2. Expand Apprenticeships

Students and workers need access to programs that provide in-demand skills that lead to good jobs and stable careers. The apprenticeship model is an effective approach because it includes local business participation, the ability for participants to earn income while learning a new skill in a work setting, and a pathway to a relevant job upon completion. 

State policymakers should consider three complementary approaches to encouraging apprenticeship programs: (1) create a state department or office dedicated to actively encouraging and assisting businesses in establishing apprenticeship programs; (2) provide a tax credit to encourage businesses to establish apprenticeship programs; and (3) provide marketing assistance to boost awareness of apprenticeship opportunities.

A number of states are leading the way in successfully promoting apprenticeships. According to the U.S. Department of Labor, 12 states offer tax credits to employers that hire apprentices, and another 12 states offer tuition support for registered apprentices. For example, in Montana, employers who hire workers through the Montana Registered Apprenticeship unit are eligible for a $750 tax credit. Massachusetts now offers a tax credit for employers who sponsor apprenticeship programs equal to $4,800, or 50 percent of wages paid to each apprentice.

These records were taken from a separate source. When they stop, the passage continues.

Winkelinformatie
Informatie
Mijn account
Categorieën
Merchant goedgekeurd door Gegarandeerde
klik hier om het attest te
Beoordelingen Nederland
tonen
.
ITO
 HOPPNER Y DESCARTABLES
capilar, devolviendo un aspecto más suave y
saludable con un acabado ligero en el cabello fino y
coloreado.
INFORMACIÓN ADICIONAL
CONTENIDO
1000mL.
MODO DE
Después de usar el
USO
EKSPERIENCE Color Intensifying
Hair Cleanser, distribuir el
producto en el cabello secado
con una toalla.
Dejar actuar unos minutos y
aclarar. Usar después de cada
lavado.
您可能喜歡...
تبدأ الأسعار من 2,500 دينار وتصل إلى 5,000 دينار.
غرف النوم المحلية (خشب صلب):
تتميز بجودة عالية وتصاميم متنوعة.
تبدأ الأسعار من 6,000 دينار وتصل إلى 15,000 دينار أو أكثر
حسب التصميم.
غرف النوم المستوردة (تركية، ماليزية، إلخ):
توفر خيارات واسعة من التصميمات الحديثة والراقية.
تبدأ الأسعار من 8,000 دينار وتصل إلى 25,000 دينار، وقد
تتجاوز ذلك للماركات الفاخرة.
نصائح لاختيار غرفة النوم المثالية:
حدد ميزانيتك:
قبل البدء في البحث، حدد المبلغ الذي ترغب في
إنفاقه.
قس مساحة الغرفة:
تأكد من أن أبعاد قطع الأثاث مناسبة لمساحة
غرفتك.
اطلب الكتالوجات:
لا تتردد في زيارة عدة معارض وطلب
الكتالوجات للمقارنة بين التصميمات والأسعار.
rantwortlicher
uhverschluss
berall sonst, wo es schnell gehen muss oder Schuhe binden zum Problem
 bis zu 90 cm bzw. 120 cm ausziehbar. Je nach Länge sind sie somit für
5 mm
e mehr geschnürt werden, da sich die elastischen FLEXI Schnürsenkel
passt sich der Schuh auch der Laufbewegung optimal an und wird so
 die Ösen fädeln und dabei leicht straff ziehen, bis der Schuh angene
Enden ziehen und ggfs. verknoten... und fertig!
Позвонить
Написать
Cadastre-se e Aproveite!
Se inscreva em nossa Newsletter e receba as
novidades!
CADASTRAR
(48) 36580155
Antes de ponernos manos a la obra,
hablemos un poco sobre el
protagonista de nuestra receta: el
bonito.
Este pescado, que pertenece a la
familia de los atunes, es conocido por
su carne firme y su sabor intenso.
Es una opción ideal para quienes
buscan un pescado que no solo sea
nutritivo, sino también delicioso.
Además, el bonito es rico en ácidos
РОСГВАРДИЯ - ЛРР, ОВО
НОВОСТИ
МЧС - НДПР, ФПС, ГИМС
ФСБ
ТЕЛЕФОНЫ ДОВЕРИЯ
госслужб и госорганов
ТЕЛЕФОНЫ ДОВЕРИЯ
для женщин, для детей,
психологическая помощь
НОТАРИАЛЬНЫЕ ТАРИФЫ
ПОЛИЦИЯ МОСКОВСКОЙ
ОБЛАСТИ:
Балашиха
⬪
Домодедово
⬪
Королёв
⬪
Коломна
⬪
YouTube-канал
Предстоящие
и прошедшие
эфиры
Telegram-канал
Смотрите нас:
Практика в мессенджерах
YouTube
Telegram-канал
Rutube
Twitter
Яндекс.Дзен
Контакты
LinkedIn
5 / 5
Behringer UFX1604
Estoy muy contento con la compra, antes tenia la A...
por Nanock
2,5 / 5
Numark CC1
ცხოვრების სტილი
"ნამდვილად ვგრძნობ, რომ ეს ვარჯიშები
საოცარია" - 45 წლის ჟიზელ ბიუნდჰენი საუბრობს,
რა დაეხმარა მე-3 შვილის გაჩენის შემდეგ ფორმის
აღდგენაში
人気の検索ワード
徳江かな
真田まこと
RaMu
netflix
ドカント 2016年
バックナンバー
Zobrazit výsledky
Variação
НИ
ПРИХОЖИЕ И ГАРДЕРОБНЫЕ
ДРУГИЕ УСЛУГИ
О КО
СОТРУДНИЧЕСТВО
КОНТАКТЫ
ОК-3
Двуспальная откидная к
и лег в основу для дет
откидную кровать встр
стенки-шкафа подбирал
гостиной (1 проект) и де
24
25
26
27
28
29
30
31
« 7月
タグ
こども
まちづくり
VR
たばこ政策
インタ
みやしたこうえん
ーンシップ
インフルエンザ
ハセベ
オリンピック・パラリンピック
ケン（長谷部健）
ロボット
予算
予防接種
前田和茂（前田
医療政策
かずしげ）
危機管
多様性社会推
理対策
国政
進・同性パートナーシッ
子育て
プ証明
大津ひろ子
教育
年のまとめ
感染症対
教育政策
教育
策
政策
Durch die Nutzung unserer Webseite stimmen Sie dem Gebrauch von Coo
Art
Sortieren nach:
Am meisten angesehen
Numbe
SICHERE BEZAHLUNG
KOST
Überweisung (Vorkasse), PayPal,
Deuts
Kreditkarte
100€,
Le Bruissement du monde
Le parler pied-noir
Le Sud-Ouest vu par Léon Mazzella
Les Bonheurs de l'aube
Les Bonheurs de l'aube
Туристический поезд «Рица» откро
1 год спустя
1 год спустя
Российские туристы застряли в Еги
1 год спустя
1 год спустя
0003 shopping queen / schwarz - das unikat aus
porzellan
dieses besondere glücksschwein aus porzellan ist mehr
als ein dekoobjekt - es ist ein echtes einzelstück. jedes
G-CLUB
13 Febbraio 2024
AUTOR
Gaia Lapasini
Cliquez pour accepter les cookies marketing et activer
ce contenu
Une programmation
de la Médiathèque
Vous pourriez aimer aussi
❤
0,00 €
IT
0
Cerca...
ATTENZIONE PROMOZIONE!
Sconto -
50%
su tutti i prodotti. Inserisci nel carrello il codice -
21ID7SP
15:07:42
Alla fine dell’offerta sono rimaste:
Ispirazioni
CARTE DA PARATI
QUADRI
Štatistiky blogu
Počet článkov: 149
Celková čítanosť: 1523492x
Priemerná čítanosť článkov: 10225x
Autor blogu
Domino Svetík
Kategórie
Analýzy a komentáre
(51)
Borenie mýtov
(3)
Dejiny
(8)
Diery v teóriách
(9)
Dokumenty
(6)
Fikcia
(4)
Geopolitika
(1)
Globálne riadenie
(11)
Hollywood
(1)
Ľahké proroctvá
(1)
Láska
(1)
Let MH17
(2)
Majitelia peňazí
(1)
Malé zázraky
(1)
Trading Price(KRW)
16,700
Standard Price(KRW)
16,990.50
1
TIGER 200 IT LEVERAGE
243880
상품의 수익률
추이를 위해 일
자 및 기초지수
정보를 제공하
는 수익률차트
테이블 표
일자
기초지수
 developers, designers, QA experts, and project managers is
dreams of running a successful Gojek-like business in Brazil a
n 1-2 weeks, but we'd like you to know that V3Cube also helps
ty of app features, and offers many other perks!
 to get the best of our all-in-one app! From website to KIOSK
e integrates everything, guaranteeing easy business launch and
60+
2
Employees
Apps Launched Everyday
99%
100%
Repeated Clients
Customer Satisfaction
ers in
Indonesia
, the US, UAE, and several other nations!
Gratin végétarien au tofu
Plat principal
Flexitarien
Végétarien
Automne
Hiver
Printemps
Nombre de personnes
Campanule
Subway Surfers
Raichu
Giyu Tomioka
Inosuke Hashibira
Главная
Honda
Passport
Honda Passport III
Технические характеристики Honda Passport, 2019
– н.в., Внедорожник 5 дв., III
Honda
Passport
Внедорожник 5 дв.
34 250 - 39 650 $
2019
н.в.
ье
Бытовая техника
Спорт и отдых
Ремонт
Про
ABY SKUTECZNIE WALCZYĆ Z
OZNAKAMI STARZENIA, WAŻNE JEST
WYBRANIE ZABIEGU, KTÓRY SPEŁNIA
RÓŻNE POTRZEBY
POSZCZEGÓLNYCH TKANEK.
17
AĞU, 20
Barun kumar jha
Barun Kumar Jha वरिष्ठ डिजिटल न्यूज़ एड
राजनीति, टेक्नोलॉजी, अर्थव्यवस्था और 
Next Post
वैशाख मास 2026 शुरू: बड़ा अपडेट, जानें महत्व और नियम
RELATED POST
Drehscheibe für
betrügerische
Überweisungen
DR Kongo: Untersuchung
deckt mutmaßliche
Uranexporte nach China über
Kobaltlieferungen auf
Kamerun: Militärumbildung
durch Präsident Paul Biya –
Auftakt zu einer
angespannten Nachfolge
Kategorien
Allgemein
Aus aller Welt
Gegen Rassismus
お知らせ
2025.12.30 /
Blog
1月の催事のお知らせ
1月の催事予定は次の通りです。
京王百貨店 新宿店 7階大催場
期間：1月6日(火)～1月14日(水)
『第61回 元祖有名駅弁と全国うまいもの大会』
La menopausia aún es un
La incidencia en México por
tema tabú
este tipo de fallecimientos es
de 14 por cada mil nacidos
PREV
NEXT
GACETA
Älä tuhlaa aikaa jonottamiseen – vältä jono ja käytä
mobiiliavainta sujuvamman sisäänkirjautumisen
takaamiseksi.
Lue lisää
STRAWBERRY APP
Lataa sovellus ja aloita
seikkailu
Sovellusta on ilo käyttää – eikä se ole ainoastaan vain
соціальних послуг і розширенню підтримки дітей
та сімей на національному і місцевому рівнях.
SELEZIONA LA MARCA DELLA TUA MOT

South Carolina has successfully expanded apprenticeship enrollment from roughly 800 in 2007 to 30,000 today by alleviating administrative hurdles as well as costs through a combination of tax credits, apprenticeship consultants who help businesses with the registration process, and an engaged community college system. North Carolina has recently launched a new online portal to help connect educators with local businesses and improve awareness of apprenticeships and other work-based learning opportunities.

3. Support Sector Partnerships

Upskilling and reskilling the workforce requires local stakeholders, such as employers, educational institutions, training providers, labor organizations, and workforce experts, to work together to identify current and future skills needs in their area or region. Through sector partnerships, stakeholders can address these challenges by developing education-to-employment talent pipelines.

There are a variety of encouraging examples of successful sectoral partnerships. In 2010, a Toyota plant near Lexington, Kentucky partnered with the Bluegrass Community & Technical College to create KY FAME, a work-based learning program to provide a pipeline of manufacturing technicians. The program has since expanded across the state. Other successful sectoral partnerships include Jewish Vocational Service–Boston (JVS–Boston), Per Scholas, Wisconsin Regional Training Partnership (WRTP), and Capital IDEA.

As the National Skills Coalition proposed, state policymakers should support sector partnerships with funding, technical assistance, and program initiatives. To do this, states can use federal funds provided for the WIOA Governor’s Reserve, or they can use their own funds. For example, Massachusetts uses state funds to provide competitive grants to partnerships and provides technical assistance through staff support, peer-learning opportunities, and data measurement.

4. Create Lifelong Learning and Training Accounts

Enrolling in an education or training program can be expensive, and despite many supports to help students save and pay for college, relatively few supports exist to help workers save and pay for short-term programs. State policymakers should create worker-controlled Lifelong Learning and Training Accounts (LLTAs)—which the Future of Work Initiative proposed in a 2018 issue brief—to help people pay for education and training opportunities over the course of a career. LLTAs would be co-funded by workers, employers, and government.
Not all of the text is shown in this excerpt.